The length of this season greatly benefitted Stranger Things 4. However, that same length led to some somewhat glaring pacing issues and characters that felt forgotten in Part II. Even after you get past the fact that these final two episodes are nearly four hours long, this season finale was grueling. That’s not to say that there is plenty of great stuff here though. When Stranger Things 4 Part II is humming, it’s fantastic.
Heavy Metal Storm
What was promised with Part II was a war coming to Hawkins. This whole season was much like a version of The Empire Strikes Back. An evil from the past returns in Vecna/001 and we get the backstory on how the evil came to be. Part II subverts some of those expectations with the story. Vecna is just as terrifying after you know his motivations and his beginnings. This finale was filled with tense moment after tense moment. Those long breaks between each storyline help out as a way to relieve the tension. They don’t quite get rid of it, which is a great storytelling device by The Duffer Brothers. Any time you think that it’s safe, the thought creeps back into your head about what could be around the corner. The characters feel real peril in this season and it shows in those who remain.
Without delving at all into spoilers, the performances listed above rise to the top. Other performances in Part II are forgotten even more than in Part I. The conclusion of the episode compounds this problem with three characters that helped greatly, being forgotten entirely.
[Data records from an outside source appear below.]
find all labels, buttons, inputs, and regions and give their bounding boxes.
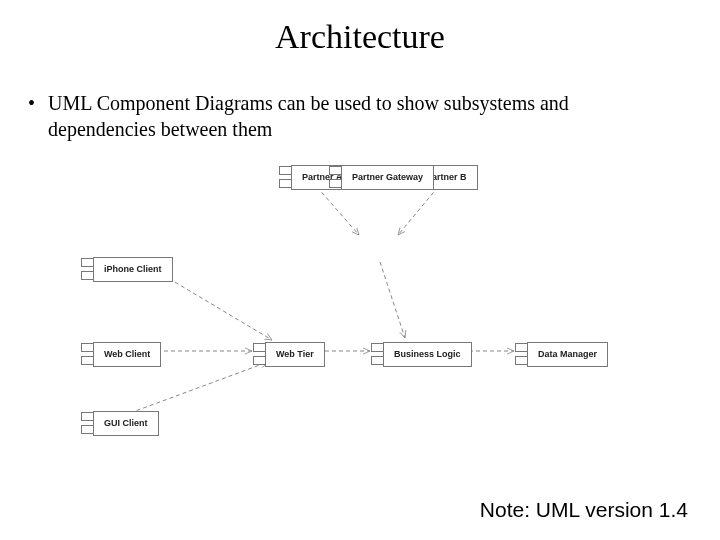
component-web-tier: Web Tier <box>252 339 325 369</box>
svg-line-5 <box>130 362 268 413</box>
component-partner-gateway: Partner Gateway <box>328 162 434 192</box>
component-label: iPhone Client <box>93 257 173 282</box>
component-label: Business Logic <box>383 342 472 367</box>
component-label: GUI Client <box>93 411 159 436</box>
bullet-text: UML Component Diagrams can be used to sh… <box>48 90 668 142</box>
uml-component-diagram: Partner A Partner B Partner Gateway iPho… <box>80 162 640 452</box>
svg-line-1 <box>398 187 438 235</box>
svg-line-0 <box>317 187 359 235</box>
component-label: Web Tier <box>265 342 325 367</box>
component-data-manager: Data Manager <box>514 339 608 369</box>
slide-title: Architecture <box>0 18 720 56</box>
svg-line-2 <box>380 262 405 338</box>
svg-line-3 <box>163 275 272 340</box>
component-business-logic: Business Logic <box>370 339 472 369</box>
component-label: Web Client <box>93 342 161 367</box>
component-web-client: Web Client <box>80 339 161 369</box>
component-gui-client: GUI Client <box>80 408 159 438</box>
slide: Architecture UML Component Diagrams can … <box>0 0 720 540</box>
component-label: Partner Gateway <box>341 165 434 190</box>
component-label: Data Manager <box>527 342 608 367</box>
component-iphone-client: iPhone Client <box>80 254 173 284</box>
dependency-arrows <box>80 162 640 452</box>
footnote: Note: UML version 1.4 <box>480 498 688 522</box>
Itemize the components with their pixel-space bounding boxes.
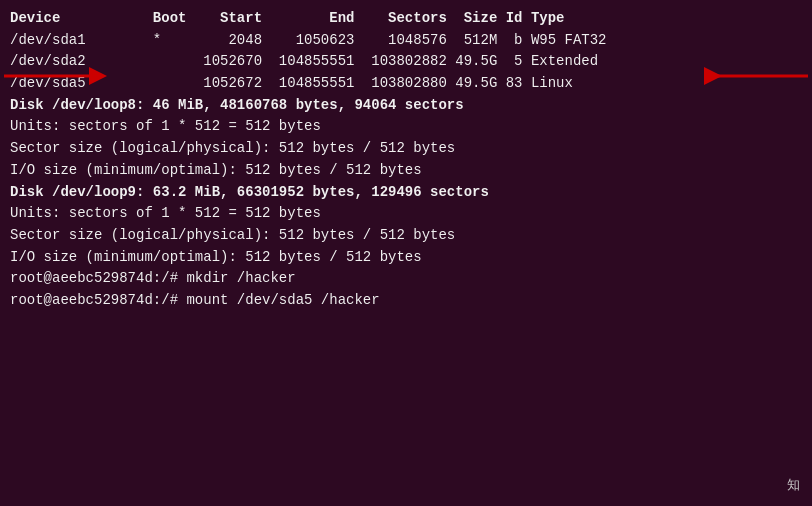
terminal-line-sda2: /dev/sda2 1052670 104855551 103802882 49…: [10, 51, 802, 73]
terminal-line-cmd1: root@aeebc529874d:/# mkdir /hacker: [10, 268, 802, 290]
terminal-line-header: Device Boot Start End Sectors Size Id Ty…: [10, 8, 802, 30]
left-arrow-icon: [4, 62, 109, 90]
terminal-line-loop9_head: Disk /dev/loop9: 63.2 MiB, 66301952 byte…: [10, 182, 802, 204]
terminal-line-cmd2: root@aeebc529874d:/# mount /dev/sda5 /ha…: [10, 290, 802, 312]
terminal-line-sda1: /dev/sda1 * 2048 1050623 1048576 512M b …: [10, 30, 802, 52]
watermark: 知: [787, 476, 800, 494]
terminal-line-loop9_units: Units: sectors of 1 * 512 = 512 bytes: [10, 203, 802, 225]
terminal-line-loop8_units: Units: sectors of 1 * 512 = 512 bytes: [10, 116, 802, 138]
terminal: Device Boot Start End Sectors Size Id Ty…: [0, 0, 812, 506]
terminal-line-loop9_io: I/O size (minimum/optimal): 512 bytes / …: [10, 247, 802, 269]
terminal-line-loop9_sector: Sector size (logical/physical): 512 byte…: [10, 225, 802, 247]
terminal-line-loop8_io: I/O size (minimum/optimal): 512 bytes / …: [10, 160, 802, 182]
terminal-line-loop8_head: Disk /dev/loop8: 46 MiB, 48160768 bytes,…: [10, 95, 802, 117]
terminal-line-loop8_sector: Sector size (logical/physical): 512 byte…: [10, 138, 802, 160]
right-arrow-icon: [703, 62, 808, 90]
terminal-line-sda5: /dev/sda5 1052672 104855551 103802880 49…: [10, 73, 802, 95]
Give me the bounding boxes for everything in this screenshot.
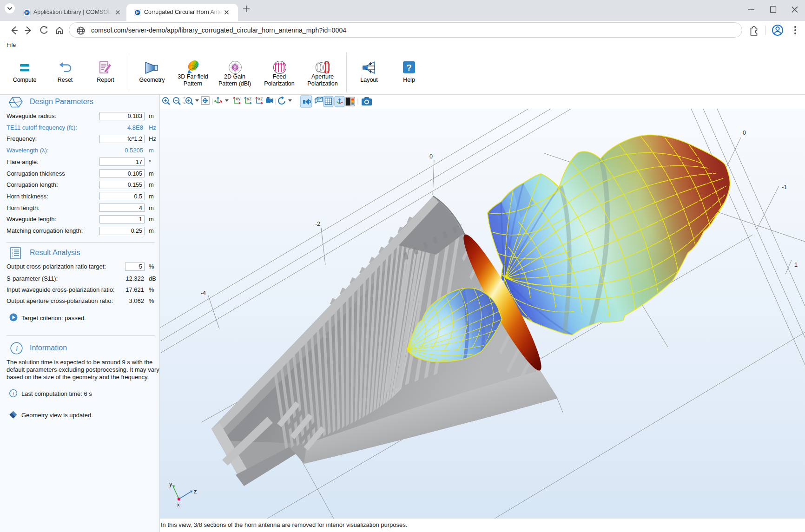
svg-text:i: i (13, 391, 14, 396)
svg-text:-2: -2 (315, 221, 320, 227)
svg-text:?: ? (406, 63, 412, 72)
svg-text:0: 0 (743, 130, 746, 136)
svg-text:y: y (169, 480, 172, 487)
svg-text:yz: yz (247, 96, 252, 101)
svg-text:x: x (177, 502, 180, 507)
svg-text:xz: xz (258, 96, 263, 101)
svg-text:z: z (194, 488, 197, 495)
svg-text:-1: -1 (782, 184, 787, 190)
svg-text:xy: xy (236, 96, 241, 101)
svg-text:-4: -4 (201, 290, 206, 296)
svg-text:i: i (16, 344, 18, 353)
svg-text:0: 0 (429, 153, 433, 160)
svg-text:1: 1 (794, 262, 798, 268)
It’s a shame too because they’re integral parts of the overall story. With a cast this huge, some are bound to get better material and luck than others, but it’s not as satisfying as the conclusion could have been. The runtime was long, but they couldn’t fit in some extra scenes with the forgotten characters.
The big moments of Part II are thrilling and emotional though. This season, particularly the ninth episode was a gut-punch at times. Several of the biggest moments hit harder than any before them. The use of soundtrack, score, and especially the performances all made this an episode where tears are shed.
Where We Go From Here?
Again, without going into spoilers, this is not the end of the Stranger Things story. Anyone truly expecting that is naive. This is Netflix’s biggest show of all time. It’s their AAAA title on the platform. This whole entire season was decadent, gargantuan, indulgent, and sometimes bloated. Part of that feeling comes from the release pattern and episode length. Feature-length episodes are cool, but the finale being 2 hours and 20 minutes long was almost too much. If it was split into a couple more parts, this would have felt much better. It was an emotional marathon when it could have been punchier portions that are easier to digest.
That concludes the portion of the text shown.